From currently available records for 17,575 COOP stations in the lower 48 states, we selected 4,324 stations with both sufficient P and T records to perform statistical analyses for water years 1979–2006. For much of the U.S., this translates into at least one station per 1,000 square miles. Some less populated regions, such as the deserts in the Interior West, have less dense spatial coverage. We used several thousand more P COOP stations of similar quality for supportive analyses. In addition, there are more than 500 SNOTEL sites in the higher elevations of the western U.S. that have sufficient P records since 1979 to be analyzed as well. However, their T records typically only start in the late 1980s and have been somewhat unreliable. To develop new experimental climate divisions (CDs) we used five steps:
Step1. For every climate station, we computed average T and P totals for every three-month season from October 1978–September 2006. These ‘sliding’ seasons include all three month periods (i.e., October–December, November–January) within the 28-year record. Individual seasonal anomalies were calculated by subtracting the 28-year average for that same season. For missing data, anomaly values were set equal to zero to keep all station anomaly time series to the same length.
Step 2. Multivariate cluster analyses, a statistical method for grouping data in a way that yields a strong degree of association between members of the same cluster and a weak degree of association between members of different clusters (http:// www.statsoft.com/textbook/stcluan.html), were used to find out which stations tended to experience climate anomalies of the same sign (i.e., above average or below average), based on correlation matrices among all of them. The two cluster analysis techniques applied here were Average Linkage and Ward’s method, both well-established and superior to other methods (Wilks, 1995, pp. 419-428).
Step 3. Results from both clustering methods were compared against each other and used to group stations with similar T and P anomalies into core regions.

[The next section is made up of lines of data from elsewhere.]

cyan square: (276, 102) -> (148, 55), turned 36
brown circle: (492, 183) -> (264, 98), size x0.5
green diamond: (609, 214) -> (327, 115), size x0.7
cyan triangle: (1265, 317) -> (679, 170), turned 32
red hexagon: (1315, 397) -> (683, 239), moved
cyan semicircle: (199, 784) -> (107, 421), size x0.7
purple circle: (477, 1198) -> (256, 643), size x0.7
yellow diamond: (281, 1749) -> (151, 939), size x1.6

A large majority of these cores could be identified by simple overlapping station counts, but some less clear-cut groupings were settled by correlating the respective cluster time series against each other. After this initial classification, core time series were computed based on normalized T and P time series (produced by taking each data value, subtracting from it the long-term average, then dividing by the standard deviation) at the station level. These were used to calculate correlation coefficients between all stations and all cores.
Step 4. The assignment of stations to cores was refined iteratively, until no changes occurred. In particular, if a station was not classified as belonging to a core, but correlated highly with a nearby core, it was admitted to that core; or if a station had been classified as being inside a core, but did not correlate highly with the core time series, it was removed from that core. (This was a rare event inthe combined analysis suite, but more common in P analyses). A third scenario involved the transfer of a station from one core to another, if its correlation with the new core was substantially higher than with the old core.

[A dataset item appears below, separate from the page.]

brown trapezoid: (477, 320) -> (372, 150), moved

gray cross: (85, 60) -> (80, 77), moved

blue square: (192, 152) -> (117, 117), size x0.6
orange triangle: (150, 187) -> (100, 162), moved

Step 5. While there was some experimentation with correlation thresholds, the basic procedure always remained the same and yielded similar results. Transfers between core regions required at least a 1 percent increase in explained variance for that station, and the drop-correlation threshold had to be lower than the add correlation threshold. The final correlation thresholds were in the 0.55–0.60 range, to allow for virtually all stations to be classified. One final check consisted in correlating all new CD time series against each other to flag regions that were extremely well correlated (r>0.90) and thus prime candidates for mergers, as long as the resulting new division did not exceed certain size limitations.
The current version of the new 139 combined core regions (i.e., new CDs) for water years 1979–2006 is shown in Figure 1c. From the pool of 4,324 COOP stations with sufficient temperature and precipitation data, the initial core map classified 3,112 stations as being within 145 initial clusters (Step 3). Using the iterative methodology described above, the remaining stations were gathered into core regions, resulting in a stable classification of all but one station by the seventh iteration in 139 final core regions (Steps 4 and 5; Figure. 1c). While there was no requirement for stations within a core to be spatially adjacent to each other, it is reassuring to see that virtually all of them are indeed neighbors, even in the more diverse terrain of Wyoming, Colorado, Utah, and New Mexico.